Llevaba más de un año pololeando pero ya no era como antes. Sé que el amor no es sólo enamoramiento, ni mariposas ni mucho menos se reduce a sexo, pero mi pareja me atraía poco. No quería terminar con él, porque éramos muy amigos, aparte de la costumbre, la cercanía de él con mi círculo más cerrado y sobretodo… porque no quería hacerlo sufrir. Creí que no era tan terrible follar poco, que se me pasaría esta etapa de rechazo carnal o en el “mejor” de los casos, él terminaría conmigo, así no pesaría en mi la culpa de hacerlo sentir mal, pero nada de eso ocurrió. Parecíamos la típica caricatura de matrimonio con 30 años de casados, hacíamos todo juntos, regaloneabamos mucho pero también estábamos medianamente encerrados y habíamos engordado lo suficiente como para desarrollar mi teoría que estábamos supliendo la falta de cacha con citas a cenar y cocinar muchas cosas ricas antes de dormir viendo una película.

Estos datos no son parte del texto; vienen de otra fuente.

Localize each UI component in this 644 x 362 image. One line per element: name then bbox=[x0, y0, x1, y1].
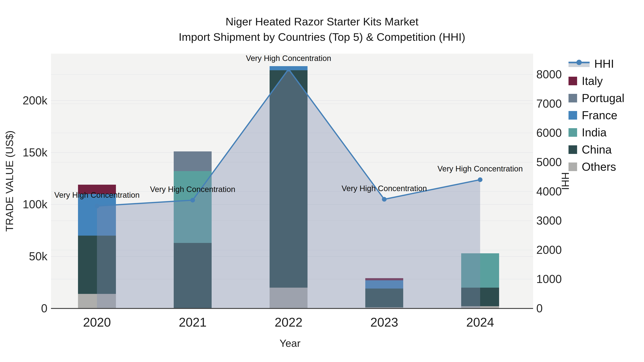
y-right-tick-2000: 2000 bbox=[536, 244, 590, 256]
x-tick-label-2022: 2022 bbox=[260, 316, 317, 329]
hhi-marker-2024[interactable] bbox=[478, 177, 482, 182]
legend-label-others: Others bbox=[582, 161, 616, 173]
y-right-tick-3000: 3000 bbox=[536, 215, 590, 226]
y-left-tick-0: 0 bbox=[0, 303, 48, 314]
legend-label-france: France bbox=[582, 109, 617, 122]
legend-item-china[interactable]: China bbox=[568, 143, 624, 156]
y-right-tick-0: 0 bbox=[536, 303, 590, 314]
x-axis-line bbox=[51, 308, 533, 309]
legend-swatch-others bbox=[568, 162, 577, 171]
hhi-legend-swatch bbox=[568, 60, 590, 67]
annotation-2024: Very High Concentration bbox=[438, 164, 523, 173]
annotation-2020: Very High Concentration bbox=[54, 191, 140, 200]
legend-item-portugal[interactable]: Portugal bbox=[568, 92, 624, 104]
y-left-tick-50k: 50k bbox=[0, 251, 48, 262]
legend-item-france[interactable]: France bbox=[568, 109, 624, 122]
annotation-2023: Very High Concentration bbox=[342, 184, 427, 193]
y-left-tick-200k: 200k bbox=[0, 95, 48, 106]
chart-figure: Niger Heated Razor Starter Kits Market I… bbox=[0, 0, 644, 362]
legend-swatch-india bbox=[568, 128, 577, 137]
hhi-marker-2023[interactable] bbox=[382, 197, 386, 202]
hhi-marker-2022[interactable] bbox=[286, 67, 291, 71]
legend: HHIItalyPortugalFranceIndiaChinaOthers bbox=[568, 57, 624, 173]
legend-item-india[interactable]: India bbox=[568, 126, 624, 139]
legend-label-hhi: HHI bbox=[594, 57, 614, 70]
legend-label-china: China bbox=[582, 143, 612, 156]
x-tick-label-2021: 2021 bbox=[164, 316, 221, 329]
x-tick-label-2020: 2020 bbox=[68, 316, 126, 329]
hhi-marker-2021[interactable] bbox=[190, 198, 195, 203]
legend-label-india: India bbox=[582, 126, 606, 139]
legend-swatch-china bbox=[568, 145, 577, 154]
annotation-2021: Very High Concentration bbox=[150, 185, 236, 194]
legend-item-hhi[interactable]: HHI bbox=[568, 57, 624, 70]
y-left-axis-title: TRADE VALUE (US$) bbox=[4, 130, 16, 232]
x-axis-title: Year bbox=[280, 337, 300, 349]
x-tick-label-2024: 2024 bbox=[452, 316, 509, 329]
legend-swatch-portugal bbox=[568, 94, 577, 102]
legend-label-italy: Italy bbox=[582, 75, 603, 87]
x-tick-label-2023: 2023 bbox=[356, 316, 413, 329]
y-right-tick-1000: 1000 bbox=[536, 273, 590, 285]
hhi-legend-marker bbox=[576, 60, 582, 65]
legend-swatch-italy bbox=[568, 77, 577, 85]
annotation-2022: Very High Concentration bbox=[246, 54, 331, 63]
legend-swatch-france bbox=[568, 111, 577, 120]
hhi-marker-2020[interactable] bbox=[95, 204, 99, 208]
legend-item-others[interactable]: Others bbox=[568, 161, 624, 173]
y-right-axis-title: HHI bbox=[560, 172, 571, 190]
legend-label-portugal: Portugal bbox=[582, 92, 624, 104]
legend-item-italy[interactable]: Italy bbox=[568, 75, 624, 87]
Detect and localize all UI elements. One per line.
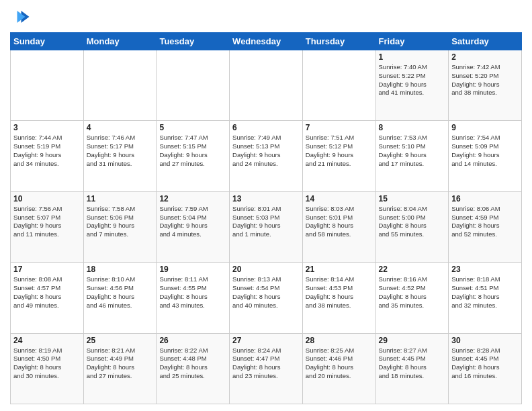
calendar-header-friday: Friday [375,33,449,50]
cell-day-number: 23 [451,265,519,274]
cell-day-number: 4 [87,123,154,132]
calendar-cell: 22Sunrise: 8:16 AM Sunset: 4:52 PM Dayli… [375,263,449,333]
calendar-cell: 1Sunrise: 7:40 AM Sunset: 5:22 PM Daylig… [375,50,449,121]
calendar-cell [230,50,303,121]
cell-info: Sunrise: 8:18 AM Sunset: 4:51 PM Dayligh… [451,275,519,310]
cell-day-number: 21 [306,265,373,274]
calendar-cell: 16Sunrise: 8:06 AM Sunset: 4:59 PM Dayli… [449,191,522,262]
calendar-header-wednesday: Wednesday [230,33,303,50]
logo-icon [10,7,30,27]
calendar-cell: 24Sunrise: 8:19 AM Sunset: 4:50 PM Dayli… [11,333,84,404]
cell-info: Sunrise: 8:21 AM Sunset: 4:49 PM Dayligh… [87,347,154,381]
calendar-table: SundayMondayTuesdayWednesdayThursdayFrid… [10,32,522,404]
cell-day-number: 17 [13,265,81,274]
calendar-cell: 20Sunrise: 8:13 AM Sunset: 4:54 PM Dayli… [230,263,303,333]
calendar-cell: 28Sunrise: 8:25 AM Sunset: 4:46 PM Dayli… [302,333,375,404]
calendar-cell: 18Sunrise: 8:10 AM Sunset: 4:56 PM Dayli… [83,263,157,333]
cell-info: Sunrise: 7:44 AM Sunset: 5:19 PM Dayligh… [13,134,81,168]
cell-day-number: 13 [232,194,300,203]
cell-info: Sunrise: 7:42 AM Sunset: 5:20 PM Dayligh… [451,63,519,97]
calendar-cell: 29Sunrise: 8:27 AM Sunset: 4:45 PM Dayli… [375,333,449,404]
cell-day-number: 1 [379,52,446,62]
calendar-cell [11,50,84,121]
cell-info: Sunrise: 8:28 AM Sunset: 4:45 PM Dayligh… [451,347,519,381]
calendar-week-2: 3Sunrise: 7:44 AM Sunset: 5:19 PM Daylig… [11,121,522,191]
cell-info: Sunrise: 8:22 AM Sunset: 4:48 PM Dayligh… [159,347,226,381]
calendar-cell: 11Sunrise: 7:58 AM Sunset: 5:06 PM Dayli… [83,191,157,262]
calendar-cell: 23Sunrise: 8:18 AM Sunset: 4:51 PM Dayli… [449,263,522,333]
calendar-cell: 19Sunrise: 8:11 AM Sunset: 4:55 PM Dayli… [157,263,230,333]
calendar-header-monday: Monday [83,33,157,50]
logo [10,7,33,27]
cell-day-number: 18 [87,265,154,274]
calendar-week-1: 1Sunrise: 7:40 AM Sunset: 5:22 PM Daylig… [11,50,522,121]
cell-day-number: 28 [306,336,373,345]
cell-day-number: 19 [159,265,226,274]
calendar-cell: 7Sunrise: 7:51 AM Sunset: 5:12 PM Daylig… [302,121,375,191]
cell-info: Sunrise: 8:25 AM Sunset: 4:46 PM Dayligh… [306,347,373,381]
cell-info: Sunrise: 8:08 AM Sunset: 4:57 PM Dayligh… [13,275,81,310]
page: SundayMondayTuesdayWednesdayThursdayFrid… [0,0,532,411]
calendar-header-row: SundayMondayTuesdayWednesdayThursdayFrid… [11,33,522,50]
calendar-header-thursday: Thursday [302,33,375,50]
cell-info: Sunrise: 7:59 AM Sunset: 5:04 PM Dayligh… [159,205,226,239]
calendar-cell: 10Sunrise: 7:56 AM Sunset: 5:07 PM Dayli… [11,191,84,262]
cell-day-number: 10 [13,194,81,203]
calendar-cell: 15Sunrise: 8:04 AM Sunset: 5:00 PM Dayli… [375,191,449,262]
cell-day-number: 30 [451,336,519,345]
cell-day-number: 29 [379,336,446,345]
cell-day-number: 6 [232,123,300,132]
cell-info: Sunrise: 7:46 AM Sunset: 5:17 PM Dayligh… [87,134,154,168]
cell-day-number: 9 [451,123,519,132]
cell-day-number: 8 [379,123,446,132]
calendar-cell: 4Sunrise: 7:46 AM Sunset: 5:17 PM Daylig… [83,121,157,191]
calendar-cell: 26Sunrise: 8:22 AM Sunset: 4:48 PM Dayli… [157,333,230,404]
calendar-cell: 3Sunrise: 7:44 AM Sunset: 5:19 PM Daylig… [11,121,84,191]
calendar-cell: 13Sunrise: 8:01 AM Sunset: 5:03 PM Dayli… [230,191,303,262]
cell-info: Sunrise: 7:58 AM Sunset: 5:06 PM Dayligh… [87,205,154,239]
calendar-week-4: 17Sunrise: 8:08 AM Sunset: 4:57 PM Dayli… [11,263,522,333]
cell-info: Sunrise: 8:04 AM Sunset: 5:00 PM Dayligh… [379,205,446,239]
calendar-cell: 2Sunrise: 7:42 AM Sunset: 5:20 PM Daylig… [449,50,522,121]
cell-info: Sunrise: 7:47 AM Sunset: 5:15 PM Dayligh… [159,134,226,168]
cell-day-number: 15 [379,194,446,203]
cell-info: Sunrise: 8:13 AM Sunset: 4:54 PM Dayligh… [232,275,300,310]
cell-info: Sunrise: 7:51 AM Sunset: 5:12 PM Dayligh… [306,134,373,168]
cell-day-number: 27 [232,336,300,345]
cell-info: Sunrise: 7:53 AM Sunset: 5:10 PM Dayligh… [379,134,446,168]
cell-day-number: 14 [306,194,373,203]
cell-info: Sunrise: 7:49 AM Sunset: 5:13 PM Dayligh… [232,134,300,168]
cell-info: Sunrise: 8:19 AM Sunset: 4:50 PM Dayligh… [13,347,81,381]
calendar-cell [83,50,157,121]
calendar-cell: 17Sunrise: 8:08 AM Sunset: 4:57 PM Dayli… [11,263,84,333]
cell-day-number: 22 [379,265,446,274]
cell-info: Sunrise: 8:14 AM Sunset: 4:53 PM Dayligh… [306,275,373,310]
cell-info: Sunrise: 8:03 AM Sunset: 5:01 PM Dayligh… [306,205,373,239]
cell-info: Sunrise: 8:27 AM Sunset: 4:45 PM Dayligh… [379,347,446,381]
calendar-cell: 9Sunrise: 7:54 AM Sunset: 5:09 PM Daylig… [449,121,522,191]
cell-info: Sunrise: 8:16 AM Sunset: 4:52 PM Dayligh… [379,275,446,310]
calendar-cell: 27Sunrise: 8:24 AM Sunset: 4:47 PM Dayli… [230,333,303,404]
cell-info: Sunrise: 8:24 AM Sunset: 4:47 PM Dayligh… [232,347,300,381]
cell-day-number: 16 [451,194,519,203]
calendar-cell: 5Sunrise: 7:47 AM Sunset: 5:15 PM Daylig… [157,121,230,191]
calendar-cell: 30Sunrise: 8:28 AM Sunset: 4:45 PM Dayli… [449,333,522,404]
cell-day-number: 20 [232,265,300,274]
calendar-header-tuesday: Tuesday [157,33,230,50]
calendar-header-sunday: Sunday [11,33,84,50]
cell-day-number: 7 [306,123,373,132]
calendar-cell: 6Sunrise: 7:49 AM Sunset: 5:13 PM Daylig… [230,121,303,191]
cell-day-number: 11 [87,194,154,203]
cell-info: Sunrise: 8:10 AM Sunset: 4:56 PM Dayligh… [87,275,154,310]
calendar-cell: 25Sunrise: 8:21 AM Sunset: 4:49 PM Dayli… [83,333,157,404]
calendar-cell [157,50,230,121]
cell-info: Sunrise: 7:40 AM Sunset: 5:22 PM Dayligh… [379,63,446,97]
cell-day-number: 12 [159,194,226,203]
calendar-cell [302,50,375,121]
header [10,7,522,27]
cell-info: Sunrise: 8:11 AM Sunset: 4:55 PM Dayligh… [159,275,226,310]
cell-day-number: 3 [13,123,81,132]
calendar-cell: 12Sunrise: 7:59 AM Sunset: 5:04 PM Dayli… [157,191,230,262]
calendar-week-3: 10Sunrise: 7:56 AM Sunset: 5:07 PM Dayli… [11,191,522,262]
calendar-cell: 14Sunrise: 8:03 AM Sunset: 5:01 PM Dayli… [302,191,375,262]
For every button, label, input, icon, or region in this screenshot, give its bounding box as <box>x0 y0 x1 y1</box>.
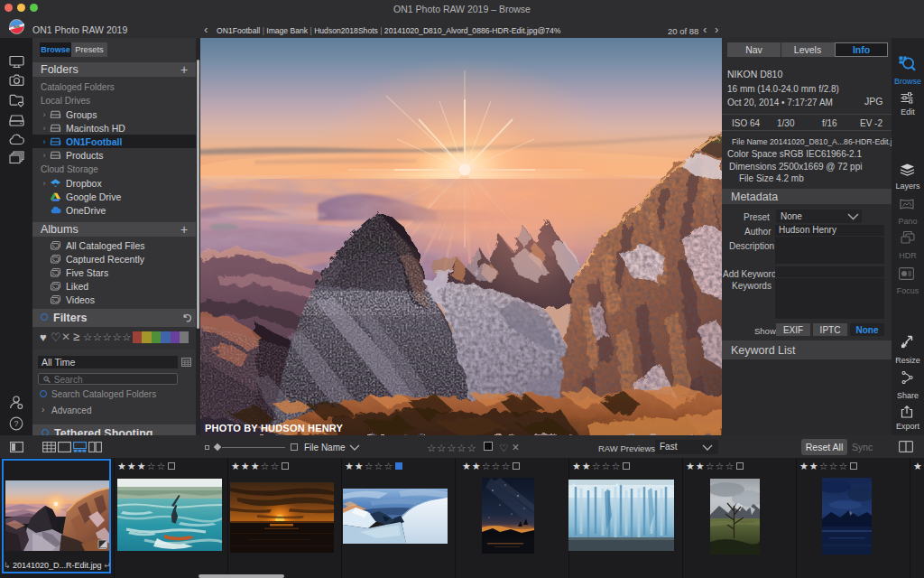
svg-text:PHOTO BY HUDSON HENRY: PHOTO BY HUDSON HENRY <box>205 423 344 434</box>
svg-text:?: ? <box>14 419 18 428</box>
svg-text:ON1: ON1 <box>14 25 20 29</box>
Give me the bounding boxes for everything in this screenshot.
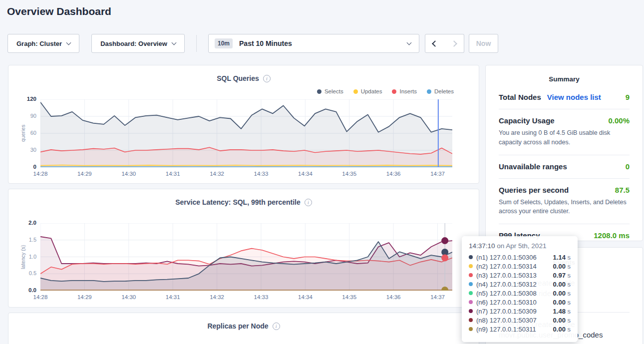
node-series-dot-icon xyxy=(469,264,473,268)
summary-label: Capacity Usage xyxy=(499,116,555,125)
tooltip-node-unit: s xyxy=(566,281,571,288)
x-axis-tick-label: 14:30 xyxy=(117,171,141,177)
summary-heading: Summary xyxy=(486,75,643,83)
tooltip-node-unit: s xyxy=(566,317,571,324)
x-axis-tick-label: 14:31 xyxy=(161,171,185,177)
service-latency-chart-panel: Service Latency: SQL, 99th percentile i … xyxy=(8,189,479,308)
tooltip-node-value: 0.00 s xyxy=(553,290,571,297)
x-axis-tick-label: 14:34 xyxy=(293,171,317,177)
page-title: Overview Dashboard xyxy=(7,5,111,17)
legend-label: Selects xyxy=(324,88,343,94)
tooltip-node-value: 0.00 s xyxy=(553,299,571,306)
tooltip-node-value: 0.00 s xyxy=(553,317,571,324)
node-series-dot-icon xyxy=(469,291,473,295)
y-axis-tick-label: 60 xyxy=(12,130,36,136)
summary-value: 9 xyxy=(626,93,630,101)
x-axis-tick-label: 14:35 xyxy=(337,294,361,300)
plot-svg xyxy=(40,223,452,291)
summary-value: 1208.0 ms xyxy=(594,231,630,240)
legend-item[interactable]: Selects xyxy=(317,88,343,94)
graph-dropdown-label: Graph: Cluster xyxy=(16,40,62,47)
tooltip-node-unit: s xyxy=(566,308,571,315)
summary-row: Queries per second87.5Sum of Selects, Up… xyxy=(499,179,630,225)
legend-item[interactable]: Inserts xyxy=(392,88,417,94)
node-series-dot-icon xyxy=(469,318,473,322)
y-axis-tick-label: 0.5 xyxy=(12,270,36,276)
chart-title: Service Latency: SQL, 99th percentile xyxy=(175,198,301,206)
info-icon[interactable]: i xyxy=(263,75,271,82)
tooltip-node-value: 0.00 s xyxy=(553,326,571,333)
x-axis-tick-label: 14:34 xyxy=(293,294,317,300)
y-axis-tick-label: 1.0 xyxy=(12,254,36,260)
tooltip-node-value: 0.00 s xyxy=(553,263,571,270)
tooltip-node-row: (n9) 127.0.0.1:503110.00 s xyxy=(469,325,571,334)
node-series-dot-icon xyxy=(469,273,473,277)
y-axis-tick-label: 30 xyxy=(12,147,36,153)
sql-queries-plot[interactable] xyxy=(40,99,452,167)
node-series-dot-icon xyxy=(469,327,473,331)
overview-dashboard-page: { "page": { "title": "Overview Dashboard… xyxy=(0,0,644,344)
x-axis-tick-label: 14:29 xyxy=(72,294,96,300)
time-range-dropdown[interactable]: 10m Past 10 Minutes xyxy=(208,34,419,53)
tooltip-node-label: (n4) 127.0.0.1:50312 xyxy=(476,281,537,288)
summary-label: Total Nodes xyxy=(499,93,541,101)
x-axis-tick-label: 14:32 xyxy=(205,171,229,177)
x-axis-tick-label: 14:37 xyxy=(426,294,450,300)
tooltip-node-value: 1.48 s xyxy=(553,308,571,315)
service-latency-plot[interactable] xyxy=(40,223,452,291)
time-next-button[interactable] xyxy=(444,34,464,53)
y-axis-tick-label: 2.0 xyxy=(12,220,36,226)
tooltip-node-row: (n2) 127.0.0.1:503140.00 s xyxy=(469,262,571,271)
legend-label: Updates xyxy=(361,88,382,94)
view-nodes-list-link[interactable]: View nodes list xyxy=(547,93,601,101)
node-series-dot-icon xyxy=(469,309,473,313)
tooltip-node-label: (n2) 127.0.0.1:50314 xyxy=(476,263,537,270)
tooltip-node-label: (n7) 127.0.0.1:50309 xyxy=(476,308,537,315)
tooltip-timestamp: 14:37:10 on Apr 5th, 2021 xyxy=(469,242,571,250)
summary-subtext: You are using 0 B of 4.5 GiB usable disk… xyxy=(499,128,630,147)
tooltip-node-row: (n7) 127.0.0.1:503091.48 s xyxy=(469,307,571,316)
x-axis-tick-label: 14:35 xyxy=(337,171,361,177)
sql-queries-chart-panel: SQL Queries i SelectsUpdatesInsertsDelet… xyxy=(8,65,479,184)
dashboard-dropdown[interactable]: Dashboard: Overview xyxy=(91,34,185,53)
x-axis-tick-label: 14:28 xyxy=(28,294,52,300)
x-axis-tick-label: 14:28 xyxy=(28,171,52,177)
tooltip-node-row: (n3) 127.0.0.1:503130.97 s xyxy=(469,271,571,280)
tooltip-node-unit: s xyxy=(566,263,571,270)
replicas-per-node-chart-panel: Replicas per Node i xyxy=(8,313,479,344)
now-button[interactable]: Now xyxy=(469,34,498,53)
info-icon[interactable]: i xyxy=(273,323,280,330)
chevron-left-icon xyxy=(432,40,438,47)
legend-dot-icon xyxy=(392,89,396,94)
chevron-down-icon xyxy=(171,40,176,45)
chart-legend: SelectsUpdatesInsertsDeletes xyxy=(317,88,454,94)
chevron-down-icon xyxy=(66,40,71,45)
y-axis-tick-label: 1.5 xyxy=(12,237,36,243)
chart-title: Replicas per Node xyxy=(207,322,268,330)
chevron-right-icon xyxy=(451,40,457,47)
tooltip-node-row: (n1) 127.0.0.1:503061.14 s xyxy=(469,253,571,262)
time-range-badge: 10m xyxy=(215,38,233,48)
tooltip-node-label: (n5) 127.0.0.1:50308 xyxy=(476,290,537,297)
summary-label: Queries per second xyxy=(499,186,569,194)
tooltip-node-unit: s xyxy=(566,326,571,333)
graph-dropdown[interactable]: Graph: Cluster xyxy=(7,34,79,53)
legend-dot-icon xyxy=(427,89,431,94)
legend-item[interactable]: Deletes xyxy=(427,88,454,94)
toolbar-divider xyxy=(196,35,197,52)
x-axis-tick-label: 14:33 xyxy=(249,171,273,177)
x-axis-tick-label: 14:37 xyxy=(426,171,450,177)
info-icon[interactable]: i xyxy=(305,199,312,206)
legend-item[interactable]: Updates xyxy=(353,88,382,94)
summary-row: Capacity Usage0.00%You are using 0 B of … xyxy=(499,109,630,155)
dashboard-dropdown-label: Dashboard: Overview xyxy=(100,40,167,47)
node-series-dot-icon xyxy=(469,255,473,259)
tooltip-node-row: (n8) 127.0.0.1:503070.00 s xyxy=(469,316,571,325)
tooltip-node-value: 1.14 s xyxy=(553,254,571,261)
chart-title: SQL Queries xyxy=(217,74,259,82)
tooltip-node-value: 0.97 s xyxy=(553,272,571,279)
y-axis-tick-label: 90 xyxy=(12,113,36,119)
time-prev-button[interactable] xyxy=(425,34,445,53)
chart-hover-tooltip: 14:37:10 on Apr 5th, 2021 (n1) 127.0.0.1… xyxy=(462,236,578,342)
summary-value: 87.5 xyxy=(615,186,630,194)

En el fondo, preferí postergar mi propia satisfacción en pos de no hacerle daño a alguien a quien le tenía mucho cariño. Al comienzo no era difícil, estaba con muchos trabajos en la universidad así que no sentía que me estaba “perdiendo” de mucho, pero luego, en vacaciones se hizo cada día más complejo.

Comencé diciéndole que no quería follar porque tenía sueño, luego que tenía cistitis, luego que andaba con la regla, que no había condones, que tenía sueño, cistitis, regla, condones, sueño, cistitis, regla, condones ….

Posteriormente follé sin ganas, pero el cuerpo no miente y la mujer si no tiene ganas, no se moja, no hay manera, así que mi pololi de ese entonces, con algo de decepción compró lubricantes y otro tipo de juguetitos para estimularme. No hubo caso, me hice la caliente como 4 veces, follamos, finjí orgasmos unas tantas veces para dejarlo tranquilo y safar de follar el resto de la semana.

Por último, mi libido volvió, pero no con mi pololo, fantaseaba con un compañero de la universidad. No me gustaba pero quería puro tirar con él. No fui infiel jamás ni llegué a una instancia de coqueteo ni nada, pero lo hacía con mi pololo imaginando que era este otro chicoco. Estaba muy acumulada, ya que llevaba como 3 meses de agarrar con mi pareja de manera intermitente y casi sin ganas y me di cuenta que era porque no me calentaba nada, quería tirar con todo el mundo menos con él, a la vez que me sentía como el pico por imaginar pateándolo sin que hubiera pasado algo puntual, como si fuera menos importante el hecho que ya no me satisfacía o como si fuera una puta por sentir lo que sentía.

Desperté abrazada de él muchas veces luego de tener sueños bisexuales o hot con otras personas, estaba mal y frustrada. Y este tipo más encima todos los días me recordaba lo mucho que me amaba. Yo lo amaba, claro, pero ya no como una pareja amorosa.

Pasaron unos pocos meses y me pateó.

-Solte, me atrae una compañera de la facultad que conocí en el carrete del jueves, debemos terminar.

-Ok, pucha, sí, está bien…

Y así sin más… terminamos…ojalá yo hubiera tenido  los cojones de él, que me pateó a menos de una semana de sentirse como yo me sentí casi 4 meses.

Aprendí que NUNCA MÁS voy a postergarme y que la primera fidelidad… es con una misma.

PS: La mayoría de mis relatos cachonderos son de la época luego de que este loco me pateó, tiré tanto que mis piernas pasaban más abiertas que puerta de supermercao’.